Frage:
Warum kann man 1Mo 3,16b so übersetzen wie in der Neuen Evangelistischen Übersetzung: „Dein Verlangen wird sein, deinen Mann zu besitzen, doch er wird über dich herrschen?“
Antwort:
Es ist klar, dass wortgenaue Übersetzungen wie z.B. die Elberfelder es hier einfacher haben. Das hebräische Wort t‘schuwkah heißt eben Begehren oder Verlangen. Und das kann man einfach so stehen lassen. Erst der Leser muss entscheiden, ob ein gutes oder ein böses Verlangen gemeint ist. In sinngenauer Übersetzung wollte ich es dem Leser etwas leichter machen. Das genannte hebräische Wort kommt allerdings nur dreimal in der Bibel vor. Einmal davon wird es eindeutig negativ gebraucht und einmal eindeutig positiv. Ich musste mich nun entscheiden. Meine Gründe sind folgende:
1. Der Begriff steht eindeutig im Gerichtswort über die Frau. Schon von daher ist es unwahrscheinlich, dass hier ein liebendes Verlangen gemeint ist wie in Hohelied 7,10.
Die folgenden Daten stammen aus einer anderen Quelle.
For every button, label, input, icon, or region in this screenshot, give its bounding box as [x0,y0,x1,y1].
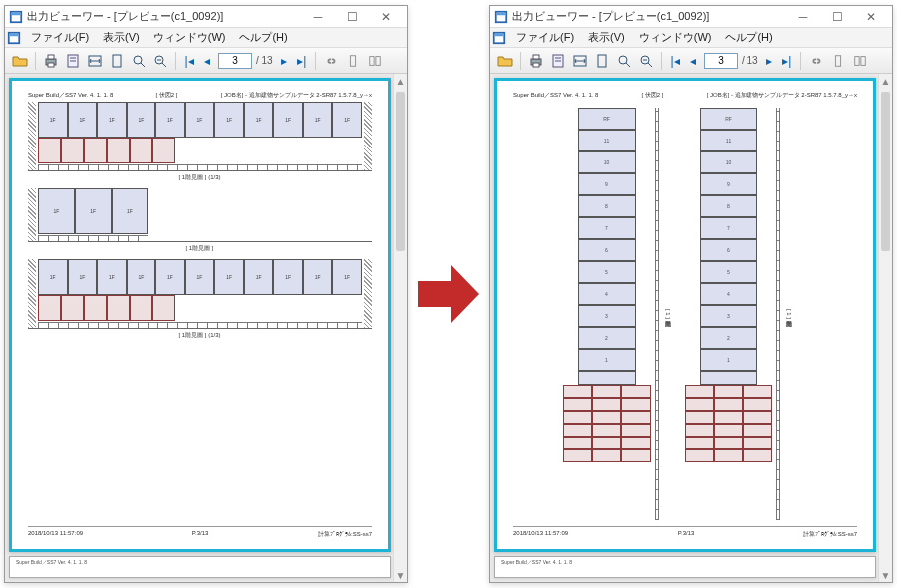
scroll-up-icon[interactable]: ▲ [394,74,407,88]
zoom-out-icon[interactable] [151,52,169,70]
toolbar: |◂ ◂ / 13 ▸ ▸| [5,48,407,74]
ground-cell [685,437,714,449]
elev-cell: 10 [700,151,757,173]
unit-cell: 1F [214,259,244,295]
ground-cell [563,398,592,411]
separator [35,52,36,70]
separator [661,52,662,70]
titlebar: 出力ビューワー - [プレビュー(c1_0092)] ─ ☐ ✕ [490,6,892,28]
close-button[interactable]: ✕ [369,7,403,27]
close-button[interactable]: ✕ [854,7,888,27]
separator [520,52,521,70]
ground-cell [621,411,650,424]
header-left: Super Build／SS7 Ver. 4. 1. 1. 8 [513,91,598,100]
elev-cell: 1 [578,349,636,371]
ground-cell [107,138,130,163]
elevation-column: RF 11 10 9 8 7 6 5 4 3 2 1 [700,108,793,520]
first-page-button[interactable]: |◂ [668,54,682,68]
facing-pages-icon[interactable] [851,52,869,70]
first-page-button[interactable]: |◂ [182,54,196,68]
elev-cell: 1 [700,349,757,371]
zoom-icon[interactable] [615,52,633,70]
scroll-thumb[interactable] [396,92,405,251]
single-page-icon[interactable] [344,52,362,70]
separator [800,52,801,70]
zoom-icon[interactable] [130,52,148,70]
print-icon[interactable] [527,52,545,70]
menu-window[interactable]: ウィンドウ(W) [148,28,232,47]
separator [175,52,176,70]
unit-cell: 1F [97,102,127,138]
scroll-thumb[interactable] [881,92,890,251]
vertical-scrollbar[interactable]: ▲ ▼ [878,74,892,582]
svg-line-40 [648,63,652,67]
elev-cell: 9 [578,173,636,195]
page-setup-icon[interactable] [549,52,567,70]
next-page-button[interactable]: ▸ [277,54,291,68]
fit-page-icon[interactable] [108,52,126,70]
elev-cell: RF [700,108,757,130]
menu-help[interactable]: ヘルプ(H) [719,28,778,47]
open-icon[interactable] [496,52,514,70]
last-page-button[interactable]: ▸| [295,54,309,68]
elevation-label: [ 1階見圖 ] [784,309,793,319]
ground-cell [743,424,771,437]
svg-rect-43 [861,56,865,65]
svg-rect-20 [369,56,373,65]
footer-date: 2018/10/13 11:57:09 [28,530,83,539]
zoom-out-icon[interactable] [637,52,655,70]
next-page-button[interactable]: ▸ [762,54,776,68]
footer-date: 2018/10/13 11:57:09 [513,530,568,539]
minimize-button[interactable]: ─ [786,7,820,27]
scroll-down-icon[interactable]: ▼ [394,568,407,582]
arrow-icon [418,259,479,329]
unit-cell: 1F [273,259,303,295]
print-icon[interactable] [42,52,60,70]
ground-cell [621,385,650,398]
unit-cell: 1F [332,102,362,138]
ground-cell [563,385,592,398]
page-setup-icon[interactable] [64,52,82,70]
fit-width-icon[interactable] [571,52,589,70]
minimize-button[interactable]: ─ [301,7,335,27]
dimension-line-vertical [655,108,659,520]
prev-page-button[interactable]: ◂ [686,54,700,68]
page-number-input[interactable] [704,53,738,69]
elev-cell: 8 [578,195,636,217]
link-icon[interactable] [807,52,825,70]
maximize-button[interactable]: ☐ [335,7,369,27]
menu-help[interactable]: ヘルプ(H) [233,28,293,47]
elev-cell: 11 [700,130,757,151]
dimension-line [38,235,148,241]
page-number-input[interactable] [218,53,252,69]
fit-page-icon[interactable] [593,52,611,70]
fit-width-icon[interactable] [86,52,104,70]
facing-pages-icon[interactable] [366,52,384,70]
ground-cell [714,449,743,462]
elev-cell: 11 [578,130,636,151]
last-page-button[interactable]: ▸| [780,54,794,68]
footer-page: P.3/13 [678,530,695,539]
header-center: [ 伏図2 ] [156,91,178,100]
single-page-icon[interactable] [829,52,847,70]
unit-cell: 1F [127,102,156,138]
elev-cell: 5 [700,261,757,283]
svg-rect-13 [113,55,121,67]
ground-cell [592,437,621,449]
unit-cell: 1F [155,102,185,138]
menu-file[interactable]: ファイル(F) [510,28,580,47]
prev-page-button[interactable]: ◂ [200,54,214,68]
vertical-scrollbar[interactable]: ▲ ▼ [393,74,407,582]
menu-view[interactable]: 表示(V) [97,28,146,47]
scroll-down-icon[interactable]: ▼ [879,568,892,582]
menu-file[interactable]: ファイル(F) [25,28,95,47]
title-text: 出力ビューワー - [プレビュー(c1_0092)] [27,9,301,24]
maximize-button[interactable]: ☐ [820,7,854,27]
menu-window[interactable]: ウィンドウ(W) [633,28,718,47]
scroll-up-icon[interactable]: ▲ [879,74,892,88]
link-icon[interactable] [322,52,340,70]
menubar: ファイル(F) 表示(V) ウィンドウ(W) ヘルプ(H) [490,28,892,48]
menu-view[interactable]: 表示(V) [582,28,631,47]
svg-rect-30 [533,63,539,67]
open-icon[interactable] [11,52,29,70]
2. In nächster Nähe, nur wenige Verse entfernt, steht der Begriff noch einmal im eindeutig negativen Sinn, nämlich 1Mo 4,7 „Die Sünde hat Verlangen nach dir. Aber du musst es sein, der über sie herrscht!“
3. Weder der unmittelbare noch der erweiterte Kontext sprechen also dafür, dass t‘schuwkah hier in einem positiven Sinn gemeint sein könnte.
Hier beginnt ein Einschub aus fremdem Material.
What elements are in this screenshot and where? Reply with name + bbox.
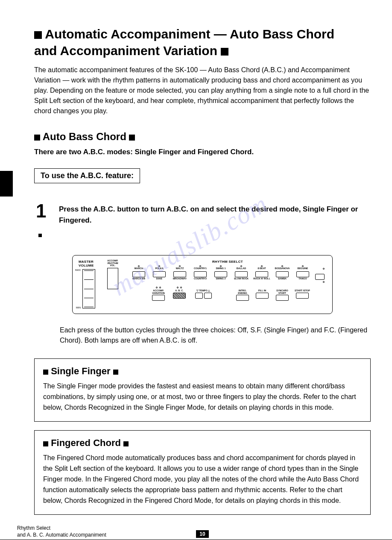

4. Eine ganze Reihe von vertrauenswürdigen Kommentaren unterstützen die Übersetzung:
Franz Delitzsch: (Zitiert in WStB von Hansjörg Bräumer): Das Wort, mit dem das Verlangen der Frau nach ihrem Mann umschrieben wird, bedeutet auch „Trieb“, „Affekt“ und „Leidenschaft, die zu etwas hintreibt“.
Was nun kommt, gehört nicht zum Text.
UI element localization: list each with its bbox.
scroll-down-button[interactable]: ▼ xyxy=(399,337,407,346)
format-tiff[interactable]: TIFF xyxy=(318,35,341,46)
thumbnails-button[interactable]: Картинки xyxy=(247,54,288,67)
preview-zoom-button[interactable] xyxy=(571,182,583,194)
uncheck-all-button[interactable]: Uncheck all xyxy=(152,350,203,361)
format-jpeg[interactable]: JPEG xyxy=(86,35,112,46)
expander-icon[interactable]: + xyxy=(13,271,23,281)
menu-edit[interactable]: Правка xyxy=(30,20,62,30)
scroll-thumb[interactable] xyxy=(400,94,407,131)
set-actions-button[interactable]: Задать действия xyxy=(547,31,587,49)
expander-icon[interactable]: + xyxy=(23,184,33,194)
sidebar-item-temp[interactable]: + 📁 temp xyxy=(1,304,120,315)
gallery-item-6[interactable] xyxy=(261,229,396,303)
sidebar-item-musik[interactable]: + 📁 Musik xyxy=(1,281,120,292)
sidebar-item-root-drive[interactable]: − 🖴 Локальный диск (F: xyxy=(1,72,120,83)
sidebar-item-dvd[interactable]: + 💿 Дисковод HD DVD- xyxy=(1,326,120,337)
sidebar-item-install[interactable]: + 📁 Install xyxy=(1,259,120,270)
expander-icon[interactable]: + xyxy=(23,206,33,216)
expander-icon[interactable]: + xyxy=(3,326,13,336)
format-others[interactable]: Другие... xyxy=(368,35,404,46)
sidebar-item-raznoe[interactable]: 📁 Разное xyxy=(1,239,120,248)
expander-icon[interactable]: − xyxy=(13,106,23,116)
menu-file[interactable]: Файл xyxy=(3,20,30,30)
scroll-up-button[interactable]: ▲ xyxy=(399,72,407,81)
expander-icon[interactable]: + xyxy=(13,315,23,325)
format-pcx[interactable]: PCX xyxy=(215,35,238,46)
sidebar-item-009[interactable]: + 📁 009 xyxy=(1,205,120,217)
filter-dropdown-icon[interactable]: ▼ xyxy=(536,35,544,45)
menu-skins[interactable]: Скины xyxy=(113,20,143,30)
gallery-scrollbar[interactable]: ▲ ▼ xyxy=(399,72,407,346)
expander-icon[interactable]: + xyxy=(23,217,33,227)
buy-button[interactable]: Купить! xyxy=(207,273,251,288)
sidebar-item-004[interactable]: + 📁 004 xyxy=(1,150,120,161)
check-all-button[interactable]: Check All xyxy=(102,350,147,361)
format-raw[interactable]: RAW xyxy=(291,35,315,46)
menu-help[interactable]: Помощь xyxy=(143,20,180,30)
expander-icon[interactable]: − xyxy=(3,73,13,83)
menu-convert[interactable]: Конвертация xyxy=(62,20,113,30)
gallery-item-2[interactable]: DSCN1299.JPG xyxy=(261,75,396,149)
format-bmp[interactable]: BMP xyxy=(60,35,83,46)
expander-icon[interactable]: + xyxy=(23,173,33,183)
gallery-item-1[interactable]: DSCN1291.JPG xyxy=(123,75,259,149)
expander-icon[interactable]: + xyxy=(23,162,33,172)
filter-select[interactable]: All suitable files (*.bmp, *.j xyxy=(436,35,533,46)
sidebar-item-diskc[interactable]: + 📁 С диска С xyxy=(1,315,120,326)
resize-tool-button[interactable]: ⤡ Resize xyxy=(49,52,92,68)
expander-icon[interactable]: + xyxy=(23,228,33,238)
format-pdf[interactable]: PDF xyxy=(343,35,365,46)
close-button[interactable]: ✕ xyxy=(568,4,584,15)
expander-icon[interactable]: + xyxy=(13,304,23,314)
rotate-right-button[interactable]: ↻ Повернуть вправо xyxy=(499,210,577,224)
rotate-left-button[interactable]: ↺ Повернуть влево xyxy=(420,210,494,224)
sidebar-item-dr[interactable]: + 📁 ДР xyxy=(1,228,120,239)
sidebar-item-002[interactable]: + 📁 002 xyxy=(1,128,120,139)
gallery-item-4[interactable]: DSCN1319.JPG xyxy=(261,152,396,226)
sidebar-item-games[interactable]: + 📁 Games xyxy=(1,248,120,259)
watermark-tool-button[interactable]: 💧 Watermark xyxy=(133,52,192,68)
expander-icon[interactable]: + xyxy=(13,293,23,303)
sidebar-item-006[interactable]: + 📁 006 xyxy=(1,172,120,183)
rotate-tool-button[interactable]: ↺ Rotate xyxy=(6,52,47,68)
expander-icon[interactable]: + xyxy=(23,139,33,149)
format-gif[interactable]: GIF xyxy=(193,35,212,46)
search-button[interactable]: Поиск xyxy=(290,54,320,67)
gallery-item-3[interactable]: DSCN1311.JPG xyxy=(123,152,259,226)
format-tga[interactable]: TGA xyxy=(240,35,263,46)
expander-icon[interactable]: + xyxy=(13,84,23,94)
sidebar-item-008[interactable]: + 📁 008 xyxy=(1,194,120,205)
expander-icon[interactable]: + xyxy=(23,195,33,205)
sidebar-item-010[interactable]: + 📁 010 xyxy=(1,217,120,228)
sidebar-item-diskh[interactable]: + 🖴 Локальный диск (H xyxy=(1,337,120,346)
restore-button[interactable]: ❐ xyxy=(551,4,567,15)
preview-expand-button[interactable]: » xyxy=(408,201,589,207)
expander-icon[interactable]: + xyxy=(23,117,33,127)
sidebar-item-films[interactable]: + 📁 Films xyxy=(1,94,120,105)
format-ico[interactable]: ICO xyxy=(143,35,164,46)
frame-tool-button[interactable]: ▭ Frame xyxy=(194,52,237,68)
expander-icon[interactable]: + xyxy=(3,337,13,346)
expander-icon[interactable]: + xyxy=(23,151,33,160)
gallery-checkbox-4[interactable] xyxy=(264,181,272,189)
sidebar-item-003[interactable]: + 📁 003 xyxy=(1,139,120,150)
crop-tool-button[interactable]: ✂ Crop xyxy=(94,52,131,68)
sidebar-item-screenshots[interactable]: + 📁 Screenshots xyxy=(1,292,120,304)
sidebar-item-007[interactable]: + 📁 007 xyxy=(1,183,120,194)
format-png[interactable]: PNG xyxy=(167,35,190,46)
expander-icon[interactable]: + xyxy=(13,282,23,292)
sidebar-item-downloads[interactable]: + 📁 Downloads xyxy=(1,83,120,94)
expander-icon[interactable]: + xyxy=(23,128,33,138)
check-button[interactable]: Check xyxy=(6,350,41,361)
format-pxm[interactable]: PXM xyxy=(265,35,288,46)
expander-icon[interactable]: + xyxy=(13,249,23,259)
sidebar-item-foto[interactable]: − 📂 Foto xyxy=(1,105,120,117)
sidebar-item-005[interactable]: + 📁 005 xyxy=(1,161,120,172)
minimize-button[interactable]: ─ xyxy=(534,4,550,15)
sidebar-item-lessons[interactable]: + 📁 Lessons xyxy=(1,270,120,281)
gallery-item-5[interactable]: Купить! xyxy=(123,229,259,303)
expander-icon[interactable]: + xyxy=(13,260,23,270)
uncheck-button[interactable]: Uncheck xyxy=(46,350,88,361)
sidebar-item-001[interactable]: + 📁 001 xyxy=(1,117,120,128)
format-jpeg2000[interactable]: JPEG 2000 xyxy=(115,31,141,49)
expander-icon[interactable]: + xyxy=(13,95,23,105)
Genfer Studienbibel: „verlangen“. Die Formulierung „Er soll herrschen über dich“ und die ähnlich lautenden Worte in 4,7b deuten auf das Verlangen der Frau hin, selbst Herrschaft auszuüben. Die Eheordnung bleibt bestehen, ist aber durch den Kampf der Geschlechter von Enttäuschungen gezeichnet.
Arnold G. Fruchtenbaum. (Das erste Buch Mose S. 126f.) „Gott spricht hier nicht vom Verlangen einer Frau in geschlechtlicher Einheit. … Relevanter für Vers 16 ist der unmittelbare Kontext des Berichtes in 1. Mose. … Darum muss die Bedeutung von teschukah in diesem Vers dieselbe sein wie in 1. Mose 4 Vers 7. Außerdem wird dieser Begriff beide Male in Genesis mit dem Wort »herrschen« verbunden. Also wird der Frau die untergeordnete Rolle zugewiesen; und die Aussage von Vers 16 ist, dass die Frau nach Herrschaft über ihren Ehemann verlangen wird, der jedoch ihr Meister sein soll. Sie wird danach trachten, Herrschaft über ihren Ehemann auszuüben – ganz, wie die Sünde über Kain herrschen wollte. … Sie wird danach verlangen, den Mann zu kontrollieren und die Herrschaft des Mannes zu hinterfragen. “ vgl. auch Ryrie Studienbibel.